Since the deadly lorry attacks in Nice and Berlin, companies and governments have been trying to find ways to prevent another devastating strike.
One French company based just outside of Lyon, La Barrière Automatique (LBA), has developed a device that is the first step in that direction. What can it accomplish? A retractable bollard that can stop a 7.5-ton truck going at 80 km/h.
The technology may be a critical solution to stopping vehicle attacks. It was tested at the Lyon Saint-Exupéry airport on June 14th and the bollard is awaiting certification.
The biggest difference between this bollard and typical traffic barriers is its strength.
“When [normal retractable traffic bollards] are struck, they no longer function… This product is of very sound material…it is designed to withstand big shocks. This is a product that is made to stand in front of dangerous industrial sites, ministries, or even museums,” Jean-Marc Sanchis, commercial director of LBA, told Euronews.
How does it work?
According to Sanchis, it’s a hydraulic system — a big cube that weighs 350 kg that comes out of the ground pushed by a hydraulic cylinder that unfolds in a few seconds. That’s why the device can withstand extreme shock.
It’s not just about the mechanics above, either: there is a whole portion of the bollard underground.
“If the terminal emerges one meter from the ground, it’s like an iceberg, because there is 1.70m in the ground.”
Can the bollard withstand a bigger truck?

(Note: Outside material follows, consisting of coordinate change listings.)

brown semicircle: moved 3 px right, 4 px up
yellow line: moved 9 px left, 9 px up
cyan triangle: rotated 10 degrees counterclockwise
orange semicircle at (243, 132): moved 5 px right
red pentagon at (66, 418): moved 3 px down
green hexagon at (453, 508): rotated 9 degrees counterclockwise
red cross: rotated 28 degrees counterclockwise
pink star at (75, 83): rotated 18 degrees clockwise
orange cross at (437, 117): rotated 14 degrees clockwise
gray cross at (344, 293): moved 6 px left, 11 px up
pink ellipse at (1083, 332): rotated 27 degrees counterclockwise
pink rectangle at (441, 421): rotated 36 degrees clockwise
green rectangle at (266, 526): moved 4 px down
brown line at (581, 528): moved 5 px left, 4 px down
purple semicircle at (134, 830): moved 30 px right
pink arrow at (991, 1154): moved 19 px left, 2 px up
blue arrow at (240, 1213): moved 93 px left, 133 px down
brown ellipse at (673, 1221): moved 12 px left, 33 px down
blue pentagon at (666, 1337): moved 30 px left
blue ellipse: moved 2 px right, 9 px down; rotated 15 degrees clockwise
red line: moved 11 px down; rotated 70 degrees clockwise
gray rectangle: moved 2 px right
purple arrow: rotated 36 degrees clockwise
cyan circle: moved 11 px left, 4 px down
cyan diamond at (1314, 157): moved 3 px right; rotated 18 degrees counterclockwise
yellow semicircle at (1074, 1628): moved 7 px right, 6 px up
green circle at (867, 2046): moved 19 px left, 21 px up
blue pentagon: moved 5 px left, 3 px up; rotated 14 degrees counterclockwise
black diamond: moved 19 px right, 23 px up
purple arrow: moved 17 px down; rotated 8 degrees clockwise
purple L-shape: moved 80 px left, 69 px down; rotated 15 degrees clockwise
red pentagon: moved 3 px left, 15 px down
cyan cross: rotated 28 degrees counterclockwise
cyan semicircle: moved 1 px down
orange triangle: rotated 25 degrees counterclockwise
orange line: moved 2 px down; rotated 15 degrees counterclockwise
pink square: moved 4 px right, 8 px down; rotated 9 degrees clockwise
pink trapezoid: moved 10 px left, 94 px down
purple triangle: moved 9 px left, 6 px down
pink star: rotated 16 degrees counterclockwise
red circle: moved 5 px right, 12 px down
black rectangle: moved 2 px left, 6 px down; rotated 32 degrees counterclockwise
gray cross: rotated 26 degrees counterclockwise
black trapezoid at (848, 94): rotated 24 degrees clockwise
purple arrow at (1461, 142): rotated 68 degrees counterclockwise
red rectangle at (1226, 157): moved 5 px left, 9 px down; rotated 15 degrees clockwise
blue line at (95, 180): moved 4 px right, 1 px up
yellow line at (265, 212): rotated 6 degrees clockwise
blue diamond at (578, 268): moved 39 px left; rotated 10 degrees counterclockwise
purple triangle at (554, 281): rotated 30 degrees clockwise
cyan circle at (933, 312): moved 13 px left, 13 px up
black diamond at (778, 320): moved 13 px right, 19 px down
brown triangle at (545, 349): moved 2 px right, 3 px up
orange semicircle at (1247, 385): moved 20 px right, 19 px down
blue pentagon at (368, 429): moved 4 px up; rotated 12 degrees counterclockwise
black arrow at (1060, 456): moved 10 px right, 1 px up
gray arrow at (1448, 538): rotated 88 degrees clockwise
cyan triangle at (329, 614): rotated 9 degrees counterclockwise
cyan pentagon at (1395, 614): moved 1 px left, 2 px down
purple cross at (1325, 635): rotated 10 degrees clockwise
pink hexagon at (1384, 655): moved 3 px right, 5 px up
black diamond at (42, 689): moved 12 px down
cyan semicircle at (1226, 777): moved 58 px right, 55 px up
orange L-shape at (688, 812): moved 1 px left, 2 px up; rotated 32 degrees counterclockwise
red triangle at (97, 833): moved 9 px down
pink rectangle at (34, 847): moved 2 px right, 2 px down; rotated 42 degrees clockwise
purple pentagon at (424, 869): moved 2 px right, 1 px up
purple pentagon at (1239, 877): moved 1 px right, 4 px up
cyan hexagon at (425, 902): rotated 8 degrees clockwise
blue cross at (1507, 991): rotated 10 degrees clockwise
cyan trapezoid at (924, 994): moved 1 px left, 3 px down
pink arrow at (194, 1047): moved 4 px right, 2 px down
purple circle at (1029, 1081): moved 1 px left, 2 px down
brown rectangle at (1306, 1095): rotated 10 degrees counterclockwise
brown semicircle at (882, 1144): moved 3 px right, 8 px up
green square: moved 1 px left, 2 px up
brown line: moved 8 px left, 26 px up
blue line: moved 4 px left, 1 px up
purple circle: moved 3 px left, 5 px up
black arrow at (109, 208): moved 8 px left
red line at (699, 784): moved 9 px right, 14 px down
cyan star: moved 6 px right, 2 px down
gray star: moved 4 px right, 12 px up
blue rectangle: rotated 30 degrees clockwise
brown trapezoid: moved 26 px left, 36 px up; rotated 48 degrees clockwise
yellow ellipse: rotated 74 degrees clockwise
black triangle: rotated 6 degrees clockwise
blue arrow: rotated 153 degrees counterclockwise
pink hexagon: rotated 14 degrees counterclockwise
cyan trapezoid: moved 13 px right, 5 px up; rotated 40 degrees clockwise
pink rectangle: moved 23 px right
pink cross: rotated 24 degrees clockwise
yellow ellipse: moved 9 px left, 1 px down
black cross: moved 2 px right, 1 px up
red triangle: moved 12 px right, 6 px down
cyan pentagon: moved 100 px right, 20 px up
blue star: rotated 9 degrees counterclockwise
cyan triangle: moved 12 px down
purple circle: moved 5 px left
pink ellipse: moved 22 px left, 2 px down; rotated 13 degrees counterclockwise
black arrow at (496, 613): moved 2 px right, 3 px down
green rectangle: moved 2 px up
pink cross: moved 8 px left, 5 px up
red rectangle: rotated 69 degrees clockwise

The answer is yes if this truck goes slower than 80 km/h. It’s physics, a relationship between speed and weight, Sanchis explains. If a truck goes at 50 km / h, the device may be able to withstand a 10-ton truck.
Is it reusable?
According to Sanchis, the first goal of getting certified was for the bollard to be able to stop the truck. After the truck hit the device, it wobbled a bit. So, they replaced the dented stainless steel cover, and it worked perfectly again.
What’s the price?
LBA has begun to develop pricing. The cost of the device is between €10,000-15,000, plus about the same amount for installation. It takes LBA eight weeks to produce.
The ‘Vigipirate’ effect:
The French government operates on a national security plan called Vigipirate, which includes 300 measures that can be activated based on incoming threats and necessities.
Sanchis agrees that more and more, LBA’s business has been changing to adapt according to the Vigipirate effect. Increasingly, demand is changing.
“More and more, we are selling to communities and businesses increasingly resistant barriers, because small devices no longer adequately combat threats today. We now propose heavier obstacles, which were previously intended for embassies or industrial sites…really sensitive sites…now, we put them in front of supermarkets.”
The more widespread places now demanding high-security gear also include stadiums, shopping centres, or anywhere with large open spaces.